От Херрлиберга до Цюриха полчаса пригородным поездом. У вокзала кафе «Одеон»; здесь звучит разноязычная речь, но чаще всего сюда приходят немцы-эмигранты, еще не добравшиеся домой. В Германии четыре зоны оккупации. Не так легко получить разрешение на въезд или проезд. Там, в немецких городах, только возрождается жизнь. Там нищета, разруха. Еще ничего не отстоялось. Немецкая жизнь, взбаламученная гитлеровщиной, войной, разгромом, непроглядна: в одном бродильном котле и новые живые соки и трупная сукровица. Внутри страны границы, охраняемые иностранными солдатами. Проникнув в одну часть Германии, можно оказаться дальше от других частей, чем находясь в нейтральной Швейцарии.

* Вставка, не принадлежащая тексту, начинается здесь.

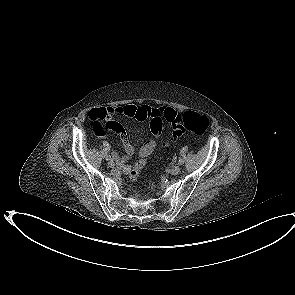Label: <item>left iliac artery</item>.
<instances>
[{"label":"left iliac artery","instance_id":"1","mask_svg":"<svg viewBox=\"0 0 295 295\" xmlns=\"http://www.w3.org/2000/svg\"><path fill=\"white\" fill-rule=\"evenodd\" d=\"M184 163L183 159H179L178 164L182 165Z\"/></svg>","mask_w":295,"mask_h":295}]
</instances>
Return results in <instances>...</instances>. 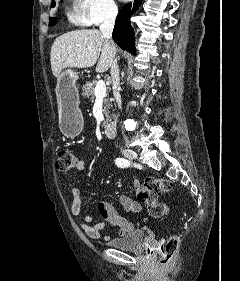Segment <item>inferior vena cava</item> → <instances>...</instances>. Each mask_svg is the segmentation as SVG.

До театров ли сейчас голодным немцам? А здесь городской театр в Куре предлагает Брехту поставить его обработку «Антигоны» в переводе Гёльдерлина. Главную роль поручают Елене Вайгель. Давно уже они оба не дышали сценой. Приехал старый друг Каспар Неер, он будет оформлять постановку.

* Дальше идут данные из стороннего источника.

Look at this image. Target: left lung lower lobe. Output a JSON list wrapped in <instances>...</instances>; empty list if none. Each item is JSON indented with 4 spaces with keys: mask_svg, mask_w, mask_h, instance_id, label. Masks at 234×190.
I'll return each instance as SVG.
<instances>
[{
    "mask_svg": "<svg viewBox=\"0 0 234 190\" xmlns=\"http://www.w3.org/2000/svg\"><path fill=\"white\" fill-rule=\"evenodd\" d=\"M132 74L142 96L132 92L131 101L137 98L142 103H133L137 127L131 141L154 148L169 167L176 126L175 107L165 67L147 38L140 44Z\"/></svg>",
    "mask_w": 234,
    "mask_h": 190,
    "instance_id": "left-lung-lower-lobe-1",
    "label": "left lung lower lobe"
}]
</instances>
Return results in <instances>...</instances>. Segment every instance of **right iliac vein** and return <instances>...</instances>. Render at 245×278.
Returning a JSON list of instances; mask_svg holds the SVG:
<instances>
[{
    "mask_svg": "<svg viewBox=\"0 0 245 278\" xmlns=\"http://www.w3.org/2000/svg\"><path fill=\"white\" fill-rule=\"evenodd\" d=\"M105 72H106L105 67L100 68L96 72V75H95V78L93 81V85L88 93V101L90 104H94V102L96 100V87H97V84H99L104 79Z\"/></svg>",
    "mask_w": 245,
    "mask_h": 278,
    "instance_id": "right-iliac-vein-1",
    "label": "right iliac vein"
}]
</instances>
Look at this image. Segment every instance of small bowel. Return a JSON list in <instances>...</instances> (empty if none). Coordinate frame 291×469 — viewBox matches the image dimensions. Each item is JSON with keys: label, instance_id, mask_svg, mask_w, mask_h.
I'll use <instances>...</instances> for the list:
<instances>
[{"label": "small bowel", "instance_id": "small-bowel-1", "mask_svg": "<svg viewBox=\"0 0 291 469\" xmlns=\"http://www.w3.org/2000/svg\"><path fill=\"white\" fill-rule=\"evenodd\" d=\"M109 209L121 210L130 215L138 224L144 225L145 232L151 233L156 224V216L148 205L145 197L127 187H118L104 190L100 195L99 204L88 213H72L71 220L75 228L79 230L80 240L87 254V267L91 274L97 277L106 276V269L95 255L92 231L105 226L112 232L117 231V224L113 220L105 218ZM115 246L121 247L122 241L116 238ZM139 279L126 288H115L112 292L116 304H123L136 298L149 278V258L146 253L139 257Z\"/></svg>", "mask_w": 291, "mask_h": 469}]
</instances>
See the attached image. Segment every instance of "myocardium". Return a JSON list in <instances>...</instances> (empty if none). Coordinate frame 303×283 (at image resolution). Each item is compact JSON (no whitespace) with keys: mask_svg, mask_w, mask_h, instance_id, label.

Брехт снова работает в театре по-настоящему. Не урывками, не с одним актером, как в Америке, не советником, а полновластным режиссером. Он ставит «Антигону». Возвращаясь с многочасовых репетиций, он садится за машинку. Четырнадцать лет эмиграции; дюжина пьес, написанных и переписанных заново, однако ни разу не поставленных, не увиденных, не услышанных. Необходимо теперь свести воедино, систематизировать все, что он думает о сцене, об актерах, о смысле и назначении искусства.

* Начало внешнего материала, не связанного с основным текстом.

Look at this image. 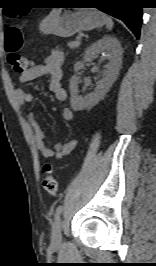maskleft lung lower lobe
<instances>
[{"label":"left lung lower lobe","instance_id":"obj_1","mask_svg":"<svg viewBox=\"0 0 156 266\" xmlns=\"http://www.w3.org/2000/svg\"><path fill=\"white\" fill-rule=\"evenodd\" d=\"M75 6L99 8L101 11L122 20L139 38L142 23L140 0H66Z\"/></svg>","mask_w":156,"mask_h":266}]
</instances>
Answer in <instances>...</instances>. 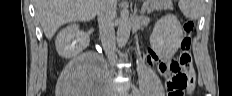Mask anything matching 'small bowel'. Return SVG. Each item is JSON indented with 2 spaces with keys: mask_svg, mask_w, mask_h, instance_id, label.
<instances>
[{
  "mask_svg": "<svg viewBox=\"0 0 232 96\" xmlns=\"http://www.w3.org/2000/svg\"><path fill=\"white\" fill-rule=\"evenodd\" d=\"M150 14L151 15H148V20H155V15H154L155 13L152 11ZM148 25L151 27L153 24L150 22ZM156 59L157 58H156L155 54H149L146 57V62L150 66L153 65L154 63H156L157 68L161 74H163V68H171V63L156 62ZM185 73L187 74V76L190 79L189 87L193 88L195 86V73H194L193 67L191 65L188 66L185 69Z\"/></svg>",
  "mask_w": 232,
  "mask_h": 96,
  "instance_id": "c3829d8e",
  "label": "small bowel"
}]
</instances>
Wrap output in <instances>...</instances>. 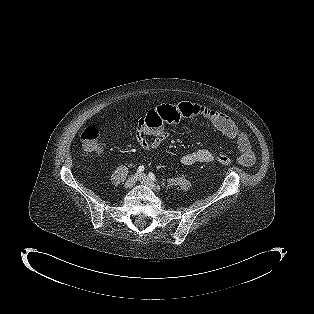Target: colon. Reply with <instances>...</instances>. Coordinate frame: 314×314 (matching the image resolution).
Masks as SVG:
<instances>
[{
  "label": "colon",
  "mask_w": 314,
  "mask_h": 314,
  "mask_svg": "<svg viewBox=\"0 0 314 314\" xmlns=\"http://www.w3.org/2000/svg\"><path fill=\"white\" fill-rule=\"evenodd\" d=\"M101 136V130L98 127H87L81 134V147L83 152L88 155L100 153L103 149ZM216 161L222 165L231 164L230 157L225 154H217Z\"/></svg>",
  "instance_id": "1"
}]
</instances>
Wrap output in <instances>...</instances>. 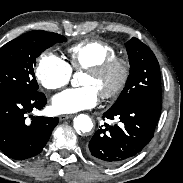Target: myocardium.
Here are the masks:
<instances>
[{
  "mask_svg": "<svg viewBox=\"0 0 183 183\" xmlns=\"http://www.w3.org/2000/svg\"><path fill=\"white\" fill-rule=\"evenodd\" d=\"M115 68L120 69V77L111 89L100 93V97L104 100L115 98L124 90L131 74L130 62L124 57L114 56L97 65L85 69L86 73L95 77H100Z\"/></svg>",
  "mask_w": 183,
  "mask_h": 183,
  "instance_id": "f54148a6",
  "label": "myocardium"
}]
</instances>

Новая эпоха наступает неотвратимо. Огромные атомные смерчи гасят солнце над островками в Тихом океане. Самолеты за несколько часов пересекают Атлантику; позавтракал в Нью-Йорке, ужинаешь в Париже. Двадцать лет прошло с тех пор, как он восхищался перелетом одинокого Линдберга, всего двадцать лет, а теперь ежедневно сотни, тысячи людей снуют по воздуху через океан туда и обратно, и никто уже не удивляется. Давно ли это было, когда бабушка робела перед телефоном, почтительно и восхищенно кричала в трубку: «Боже мой, с другой улицы, а слышно! Чудо-то какое!» А теперь стали бытом кино, радио, телевидение.

вернуться

46

Перевод Конст. Богатырева.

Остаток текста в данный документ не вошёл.